Dans le vignoble bordelais, un risque peut en cacher un autre. Alors que le plan d'arrachage et de distillation a été lancé début juin pour tenter de répondre à une grave crise de surproduction, c'est désormais le mildiou qui inquiète les viticulteurs. Ce micro-organisme parasite qui attaque les feuilles puis les grappes, a touché d'abord la rive gauche de la Garonne, au sud du département, avant de s'étendre à l'Entre-Deux-Mers à l'est et au Blayais au nord. « Il y en a un peu partout dans le vignoble mais la situation est très contrastée », résume Étienne Laveau, cogérant du Château Piney Saint-Émilion Grand Cru et conseiller viticole bio à la Chambre d'agriculture de Gironde.
Les pluies ont en effet été abondantes en juin mais, dues à des orages le plus souvent, elles ont également été très localisées, « avec de gros volumes par endroits et quatre gouttes cent mètres plus loin », explique-t-il. D'où des variations dans l'apparition de la maladie, d'un secteur à l'autre. Au sein de l'appellation Margaux dans le Médoc, pour l'heure, les spores du mildiou épargnent les grappes et « aucun impact n'est à prévoir sur le rendement », assure-t-on. Idem en Pessac-Léognan.
« J'ai déjà perdu 25 % de ma récolte, j'ai des collègues qui ont perdu 50 % », déplore en revanche Bastien Mercier, viticulteur dans l'Entre-deux-Mers et porte-parole du collectif Viti-33. « Certains ont des pertes conséquentes, ce n'est pas à prendre à la légère », confirme Pierre-Henri Cosyns, installé en Côtes de Bourg et président du Syndicat des vignerons bio de Nouvelle Aquitaine.
Selon lui, la météo « tropicale », propice au mildiou, a démultiplié ses effets en accélérant la croissance des ceps. La situation est compliquée aussi par le manque de main d'œuvre pour tenir le rythme des traitements (pesticides, cuivre, eau salée, etc.) et par la présence de nombreuses friches, vectrices de maladies, dans un vignoble en crise de surproduction.

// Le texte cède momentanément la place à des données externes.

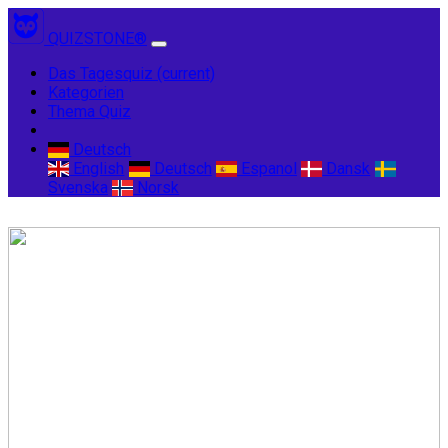
QUIZSTONE®
Das Tagesquiz
(current)
Kategorien
Thema Quiz
Deutsch
English
Deutsch
Espanol
Dansk
Svenska
Norsk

Pour Bastien Mercier, l'épisode compromet d'ailleurs la campagne de distillation lancée pour absorber les surplus. « Nos chais sont pleins mais avant de les vider, on attend de voir ce que la récolte va donner. Jusqu'au 20 juillet, c'est critique pour la vigne. »
Les professionnels s'en remettent à la météo des prochaines semaines. « Il faudrait du beau temps pendant 15 jours. Le seul produit efficace, c'est le soleil, avec du vent, ça sèche tout », estime Étienne Laveau. Comme à l'été 2018, lors du dernier gros épisode de mildiou.